In this embodiment, the graphic image signal corresponds to the graphic image data input by the tablet pc 10, and can be used for being received and read by the camera interface CSI; the first electrical signal is a graphic image signal after signal processing, and can be received and read by the main control component 30; the second electric signal corresponds to the first electric signal after signal processing and can be used for being received and read by the double MIPI output screen interface DSI; the display signal corresponds to a second electrical signal after signal processing, and can be used for being received and read by the external display screen 50.

Alternatively, the master control assembly 30 may be implemented using a master control chip, such as an MCU, a DSP (Digital Signal Process, digital signal processing chip), an FPGA (Field Programmable Gate Array, programmable gate array chip), or the like. In this embodiment, the main control component 30 is implemented by using an FPGA chip, so that the FPGA chip has abundant on-chip resources, so that the high-speed data transmission function of the camera interface CSI and the dual MIPI output screen interface DSI can be implemented, and the device has the characteristics of fast operation speed, high performance, low power consumption, low cost and the like.

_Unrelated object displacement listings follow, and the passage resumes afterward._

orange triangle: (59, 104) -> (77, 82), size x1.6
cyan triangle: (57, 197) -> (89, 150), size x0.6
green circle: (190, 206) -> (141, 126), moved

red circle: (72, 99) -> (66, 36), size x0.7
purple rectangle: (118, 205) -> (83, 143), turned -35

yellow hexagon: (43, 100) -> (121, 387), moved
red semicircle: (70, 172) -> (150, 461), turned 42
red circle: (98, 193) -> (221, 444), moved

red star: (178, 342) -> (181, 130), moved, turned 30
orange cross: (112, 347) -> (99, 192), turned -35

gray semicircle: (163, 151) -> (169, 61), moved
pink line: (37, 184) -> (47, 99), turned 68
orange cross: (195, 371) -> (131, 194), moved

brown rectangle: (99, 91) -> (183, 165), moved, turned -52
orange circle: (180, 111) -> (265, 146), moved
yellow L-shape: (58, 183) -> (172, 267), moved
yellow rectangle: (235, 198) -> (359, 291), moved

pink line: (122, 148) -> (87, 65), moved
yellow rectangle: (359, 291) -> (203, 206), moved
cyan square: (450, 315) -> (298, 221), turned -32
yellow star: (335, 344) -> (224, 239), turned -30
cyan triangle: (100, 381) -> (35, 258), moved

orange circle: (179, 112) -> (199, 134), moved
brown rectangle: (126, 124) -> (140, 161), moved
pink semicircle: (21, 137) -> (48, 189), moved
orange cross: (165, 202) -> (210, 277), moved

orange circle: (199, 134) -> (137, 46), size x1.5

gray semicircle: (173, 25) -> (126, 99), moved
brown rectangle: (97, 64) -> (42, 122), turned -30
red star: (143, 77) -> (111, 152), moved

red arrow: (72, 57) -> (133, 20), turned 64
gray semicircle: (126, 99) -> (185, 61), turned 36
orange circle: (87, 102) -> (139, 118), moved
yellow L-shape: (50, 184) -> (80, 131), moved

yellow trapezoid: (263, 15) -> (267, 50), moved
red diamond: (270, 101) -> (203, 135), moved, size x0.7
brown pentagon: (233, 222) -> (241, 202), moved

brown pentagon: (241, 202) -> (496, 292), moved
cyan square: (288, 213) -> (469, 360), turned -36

Specifically, in practical application of the dual MIPI transmission circuit board, the camera interface CSI receives the graphics image signal input by the tablet pc 10, processes the graphics image signal, outputs a first electrical signal that can be received and read by the FPGA chip, and outputs the first electrical signal to the FPGA chip. Further, after receiving the first electrical signal, the FPGA chip outputs a second electrical signal corresponding to the first electrical signal to the dual MIPI output screen interface DSI, so that the dual MIPI output screen interface DSI can receive and read the second electrical signal, and output the second electrical signal to the dual MIPI output screen interface DSI. Further, the dual MIPI output screen interface DSI outputs a display signal that can be received and read by the external display screen 50 after receiving the second electrical signal, and outputs the display signal to the external display screen 50, so that the external display screen 50 displays a graphic image corresponding to the display signal.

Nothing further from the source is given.